Insistance des pèlerins
« C’était un garçon comme nous, qui a consacré son existence à Jésus », dit Teresa, la jeune épouse. La normalité, voilà le maître mot de cette canonisation qui entend adresser une invite aux jeunes du monde entier, comme le souligne l’évêque d’Assise, Mgr Domenico Sorrentino : « Si vous ne pouvez imiter l’héroïsme de saint François, qui s’est dépouillé de tout pour mener une vie d’ascèse, alors imitez la sainteté “normale” de Carlo. Profonde, radicale, mais dans un cadre ordinaire. »
Quand il est arrivé à la tête de ce diocèse, en 2006, Mgr Sorrentino n’avait jamais entendu parler de l’adolescent milanais. « Mais, très vite, explique-t-il, j’ai su que des pèlerins venaient sur sa tombe, dans le cimetière de la ville. » A l’époque, les capucins d’Assise avaient déjà fait de Carlo Acutis la vedette de leur pastorale des jeunes, affichant une photo de lui dans leurs locaux. Quinze ans plus tard, lorsque la châsse a été exposée dans le sanctuaire, la vitre latérale était couverte d’un panneau de bois qui masquait le corps. Face à l’insistance des pèlerins, Mgr Sorrentino a fini par supprimer cette barrière entre le futur saint et les fidèles.
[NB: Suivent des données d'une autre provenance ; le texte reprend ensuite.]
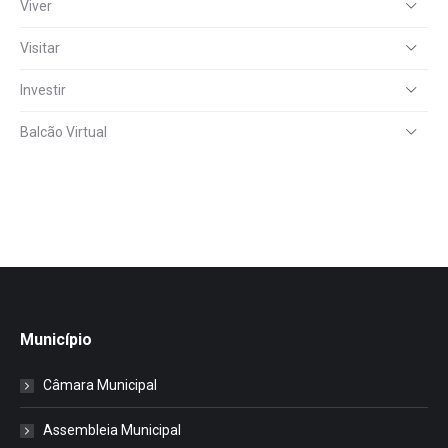
Viver
Visitar
Investir
Balcão Virtual
Município
Câmara Municipal
Assembleia Municipal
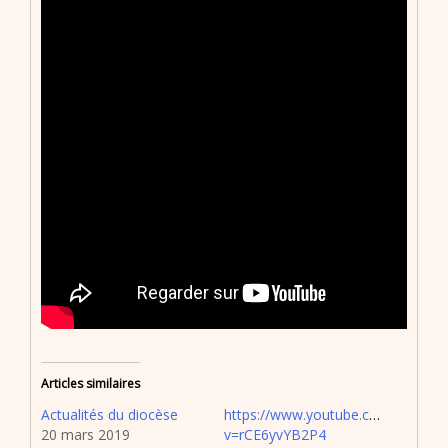
Articles similaires
Actualités du diocèse
https://www.youtube.com/watch?
20 mars 2019
v=rCE6yvYB2P4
Déjà nombreux depuis longtemps, ceux-ci le sont devenus plus encore à partir du moment où il a été question d’une canonisation. « La fréquentation a explosé », observe Mgr Sorrentino, constatant qu’Assise a « complètement changé, surtout grâce à l’afflux de jeunes, emmenés par des paroisses ». Le sanctuaire a reçu presque un million de visiteurs en 2024, contre 60 000 l’année précédente. « Et ne croyez pas que nous fassions de la publicité,affirme le père Marco Gaballo, dans son bureau encombré de cartons d’images pieuses à l’effigie du jeune saint. C’est même le contraire, nous essayons plutôt de dissuader les gens de venir. »
En attendant, des reliques du jeune homme circulent dans les paroisses du monde entier. L’une des plus importantes, son péricarde, doit être transportée place Saint-Pierre, à Rome, le jour de la canonisation. Antonia Salzano Acutis, de son côté, distribue aux visiteurs des rosaires et des reliques dites « de seconde classe » : un morceau de tissu grand comme un confetti, prélevé sur un textile ayant approché son fils et enchâssé dans un porte-cartes. On est loin de saint François d’Assise et de sa robe de bure.